> [What needs to be done]:
Each record must be returned exactly, apart from the pictures, which stay out.

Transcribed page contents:
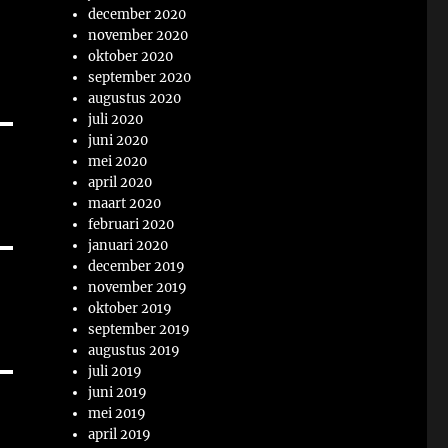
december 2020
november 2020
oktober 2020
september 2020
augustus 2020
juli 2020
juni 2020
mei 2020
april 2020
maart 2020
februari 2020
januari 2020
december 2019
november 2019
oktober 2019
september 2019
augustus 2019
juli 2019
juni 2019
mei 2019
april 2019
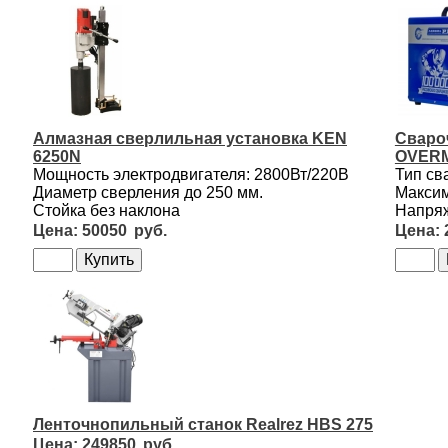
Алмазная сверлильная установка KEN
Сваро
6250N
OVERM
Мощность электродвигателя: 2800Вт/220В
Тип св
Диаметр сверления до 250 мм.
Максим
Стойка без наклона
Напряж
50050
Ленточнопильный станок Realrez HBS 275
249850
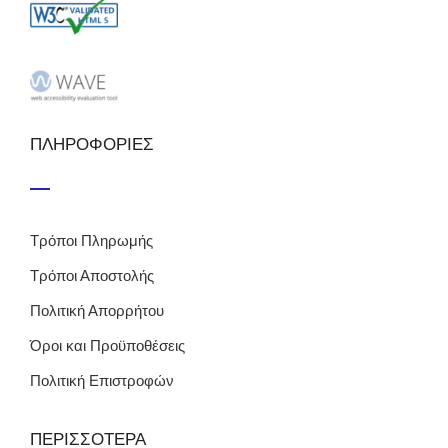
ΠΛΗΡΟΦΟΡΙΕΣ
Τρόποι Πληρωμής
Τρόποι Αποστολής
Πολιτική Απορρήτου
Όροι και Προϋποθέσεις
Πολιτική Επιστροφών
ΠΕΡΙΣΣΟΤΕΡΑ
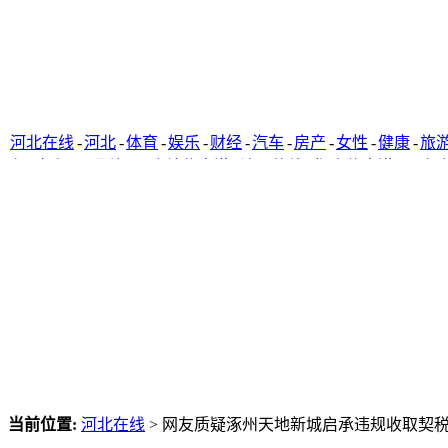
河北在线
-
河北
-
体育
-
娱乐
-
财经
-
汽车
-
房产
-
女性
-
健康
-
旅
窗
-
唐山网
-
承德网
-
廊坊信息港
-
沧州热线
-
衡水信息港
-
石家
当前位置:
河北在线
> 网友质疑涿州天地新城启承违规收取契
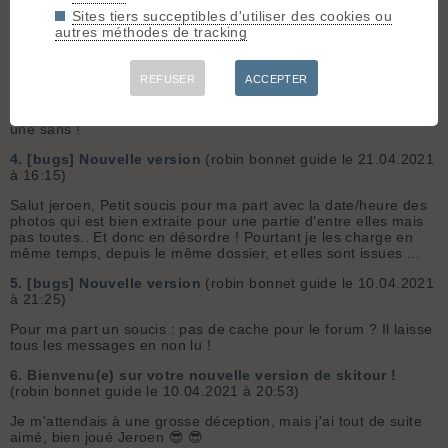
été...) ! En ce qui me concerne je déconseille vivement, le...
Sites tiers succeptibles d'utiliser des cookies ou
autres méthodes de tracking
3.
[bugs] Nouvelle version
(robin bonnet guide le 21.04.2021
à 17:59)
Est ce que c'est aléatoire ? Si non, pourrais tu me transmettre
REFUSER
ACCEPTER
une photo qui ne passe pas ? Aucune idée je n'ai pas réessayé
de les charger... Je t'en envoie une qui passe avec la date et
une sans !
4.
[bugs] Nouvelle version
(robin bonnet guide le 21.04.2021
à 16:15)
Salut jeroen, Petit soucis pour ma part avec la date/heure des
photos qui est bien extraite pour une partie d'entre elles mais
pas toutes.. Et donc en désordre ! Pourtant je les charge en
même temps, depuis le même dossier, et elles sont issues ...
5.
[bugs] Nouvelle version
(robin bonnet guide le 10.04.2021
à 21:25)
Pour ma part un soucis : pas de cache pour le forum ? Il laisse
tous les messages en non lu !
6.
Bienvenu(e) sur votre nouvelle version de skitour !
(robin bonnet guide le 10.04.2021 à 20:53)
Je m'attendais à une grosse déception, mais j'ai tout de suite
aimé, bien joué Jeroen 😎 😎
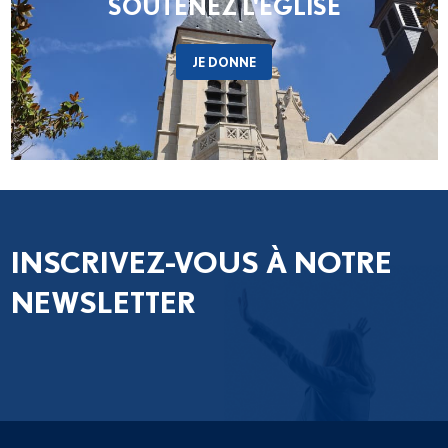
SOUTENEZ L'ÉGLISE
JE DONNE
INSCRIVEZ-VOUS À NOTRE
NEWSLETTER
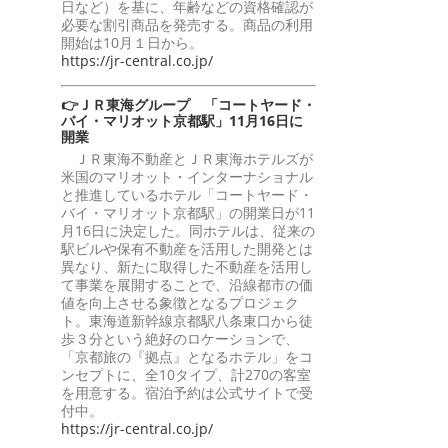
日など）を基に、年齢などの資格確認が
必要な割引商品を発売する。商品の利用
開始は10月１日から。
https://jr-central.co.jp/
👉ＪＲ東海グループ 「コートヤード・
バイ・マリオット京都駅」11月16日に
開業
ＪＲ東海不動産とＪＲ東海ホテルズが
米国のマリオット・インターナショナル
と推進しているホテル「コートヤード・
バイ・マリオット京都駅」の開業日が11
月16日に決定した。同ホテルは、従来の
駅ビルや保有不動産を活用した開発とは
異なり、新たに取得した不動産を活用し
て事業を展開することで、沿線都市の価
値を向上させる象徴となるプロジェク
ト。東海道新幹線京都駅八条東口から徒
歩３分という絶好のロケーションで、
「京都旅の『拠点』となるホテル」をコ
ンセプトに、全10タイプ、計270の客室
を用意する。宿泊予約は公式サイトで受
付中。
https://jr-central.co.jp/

> [Exercise result]:
december 2020
november 2020
oktober 2020
september 2020
augustus 2020
juli 2020
juni 2020
mei 2020
april 2020
maart 2020
februari 2020
januari 2020
december 2019
november 2019
oktober 2019
september 2019
augustus 2019
juli 2019
juni 2019
mei 2019
april 2019
Алмазная сверлильная установка KEN
Сваро
6250N
OVERM
Мощность электродвигателя: 2800Вт/220В
Тип св
Диаметр сверления до 250 мм.
Максим
Стойка без наклона
Напряж
50050
Ленточнопильный станок Realrez HBS 275
249850
ΠΛΗΡΟΦΟΡΙΕΣ
Τρόποι Πληρωμής
Τρόποι Αποστολής
Πολιτική Απορρήτου
Όροι και Προϋποθέσεις
Πολιτική Επιστροφών
ΠΕΡΙΣΣΟΤΕΡΑ
河北在线
-
河北
-
体育
-
娱乐
-
财经
-
汽车
-
房产
-
女性
-
健康
-
旅
窗
-
唐山网
-
承德网
-
廊坊信息港
-
沧州热线
-
衡水信息港
-
石家
当前位置:
河北在线
> 网友质疑涿州天地新城启承违规收取契
été...) ! En ce qui me concerne je déconseille vivement, le...
Sites tiers succeptibles d'utiliser des cookies ou
autres méthodes de tracking
3.
[bugs] Nouvelle version
(robin bonnet guide le 21.04.2021
à 17:59)
Est ce que c'est aléatoire ? Si non, pourrais tu me transmettre
REFUSER
ACCEPTER
une photo qui ne passe pas ? Aucune idée je n'ai pas réessayé
de les charger... Je t'en envoie une qui passe avec la date et
une sans !
4.
[bugs] Nouvelle version
(robin bonnet guide le 21.04.2021
à 16:15)
Salut jeroen, Petit soucis pour ma part avec la date/heure des
photos qui est bien extraite pour une partie d'entre elles mais
pas toutes.. Et donc en désordre ! Pourtant je les charge en
même temps, depuis le même dossier, et elles sont issues ...
5.
[bugs] Nouvelle version
(robin bonnet guide le 10.04.2021
à 21:25)
Pour ma part un soucis : pas de cache pour le forum ? Il laisse
tous les messages en non lu !
6.
Bienvenu(e) sur votre nouvelle version de skitour !
(robin bonnet guide le 10.04.2021 à 20:53)
Je m'attendais à une grosse déception, mais j'ai tout de suite
aimé, bien joué Jeroen 😎 😎
SOUTENEZ L'ÉGLISE
JE DONNE
INSCRIVEZ-VOUS À NOTRE
NEWSLETTER
日など）を基に、年齢などの資格確認が
必要な割引商品を発売する。商品の利用
開始は10月１日から。
https://jr-central.co.jp/
👉ＪＲ東海グループ 「コートヤード・
バイ・マリオット京都駅」11月16日に
開業
ＪＲ東海不動産とＪＲ東海ホテルズが
米国のマリオット・インターナショナル
と推進しているホテル「コートヤード・
バイ・マリオット京都駅」の開業日が11
月16日に決定した。同ホテルは、従来の
駅ビルや保有不動産を活用した開発とは
異なり、新たに取得した不動産を活用し
て事業を展開することで、沿線都市の価
値を向上させる象徴となるプロジェク
ト。東海道新幹線京都駅八条東口から徒
歩３分という絶好のロケーションで、
「京都旅の『拠点』となるホテル」をコ
ンセプトに、全10タイプ、計270の客室
を用意する。宿泊予約は公式サイトで受
付中。
https://jr-central.co.jp/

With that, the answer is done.